Print

Print


Hi John,

QMUL has two 2x10Gb/s links (+ dedicated links in the Slough JISC data centre). Our cluster at QMUL is officially provided with the full capacity of our 2x10Gb/s backup JANET link. All other QMUL traffic goes through the other link.

The cluster is in a "zone" that is outside of QMUL's Cisco ASA firewalls which means we don't have any issues there (performance, opening ports, etc, etc).  This is something we have had for a long time before DMZs were even a thing.

Several years back we paid for 10Gb/s optics and line cards to link our server room to the QMUL core network at 20Gb/s.

When we had the "network" money ~ 5 years ago we used some of it to upgrade the University link to 10Gb/s (including buying server based routers). These have now been replaced with Cisco Nexus 7000-series based devices as the University wanted an enterprise solution. Even buying line cards for these devices cost exorbitant amounts of money.

Until recently we have had very good network performance from our WAN link.

We have started to think how we are going to get 100Gb/s connection in ~2020 (if this is what ATLAS expects). I am not sure how this will be funded.

A few details concerning the networking equipment between our cluster and the JANET edge router are below:

  *   The 2x10Gb/s backup link is currently down due to refurbishment after a fire in the room where the link terminated; as such, we are throttled to 10Gb and sharing QMUL's 2x10Gb/s main JANET link with the rest of the University traffic.
  *   There is a Forcepoint IDS/IPS inline between each of the JANET routers and the University's own border router devices - these devices are configured in bridging mode.
  *   Traffic which is destined for/transmitted by our cluster network is *not* inspected by the Forcepoint device but it still has to pass through said device and we have identified small amounts of packet loss and a fixed increase in network latency which has impacted our transfer speeds to both local sites in the UK and sites further away such as BNL.
  *   We are also subject to a HP ProCurve switch inline between the University border router and our own network infrastructure; there is a maximum throughput limit of 16Gb/s over the line card backplane on this device and our University network staff are aware but have yet to do anything about this - we would prefer this switch out of the traffic path as it serves no useful purpose (plus, the same make and model of switch was identified as being the cause of the fire which took out the University's backup link!)

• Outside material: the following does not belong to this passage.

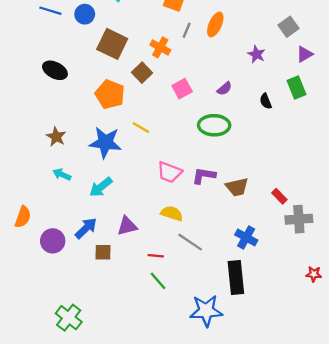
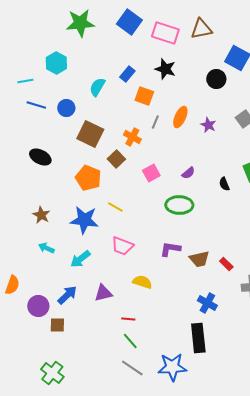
purple star: (256, 54) -> (208, 125), moved
pink trapezoid: (169, 172) -> (122, 246), moved
red rectangle: (279, 196) -> (226, 264), moved
gray line: (190, 242) -> (132, 368), moved
brown square: (103, 252) -> (57, 325), moved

The Forcepoint devices suffer significant CPU load issues even when the inspected traffic load is <10Gb/s and runs at approx. 50% when merely forwarding (and not inspecting) the 16Gb/s which we are capable of.

Given that our backup link and the border router connected to it will be replaced within the next month or so, I am hopeful that I can meet with the local Network bod who put the Forcepoint device inline and try to reconfigure in such a way that our cluster traffic does not need to pass through the Forcepoint device but the rest of the University traffic continues to traverse it.

Regards,
Terry
--
Terry Froy
Cluster Systems Manager, Particle Physics
Queen Mary University of London
Tel: +44 (0)207 882 6560
E-mail: [log in to unmask]


________________________________
From: Testbed Support for GridPP member institutes <[log in to unmask]> on behalf of John Bland <[log in to unmask]>
Sent: 26 January 2018 08:20:35
To: [log in to unmask]
Subject: WAN Woes

Hi,

We're getting some push back from our central networking team about our
WAN connectivity.

Our current connection uses the standard shared campus WAN, passing
through the university firewall, then out to JISC through a redundant
pair of 10G links.

Although we have our 'grid' IP range set to be not filtered by the
firewall all packets still pass through it and still get hit with some
filtering (most recent bit of fun was SSL connections with X509
certificates being dropped because they were wrongly marked as
'insecure', essentially killing all Grid traffic).

Our traffic also causes campus-wide issues, mostly due to overloading
the firewall rather than the links themselves, so we are throttled to
~5G. While we have IPv6 addresses our traffic is being heavily throttled
(~0.3G) by university routers in the path that have very poor IPv6
performance.

The plan was to reuse some university routers to upgrade the physical
connection and to provide us a direct 10G link to the JISC WAN, with no
University firewall and (supposedly) much better IPv6 throughput.

Despite this initial progress the University is now pushing us (again)
to pay for our own direct 10G link to JISC, and pay for and install a
hardware firewall on this connection (yeah). Apparently another
department has done this (why, or how, we don't know).

What would be interesting to know before loading up my shotgun and
replying to them is whether other Grid sites do this, or have been asked
to do this. Does any other Grid site pay for a dedicated WAN uplink to
JISC just for GridPP or their department? Do you put a hardware firewall
on this path as well?

Cheers,

John

--
John Bland                       [log in to unmask]
Research Fellow                  office: 220
High Energy Physics Division     tel (int): 42911
Oliver Lodge Laboratory          tel (ext): +44 (0)151 794 2911
University of Liverpool          http://www.liv.ac.uk/physics/hep/
"I canna change the laws of physics, Captain!"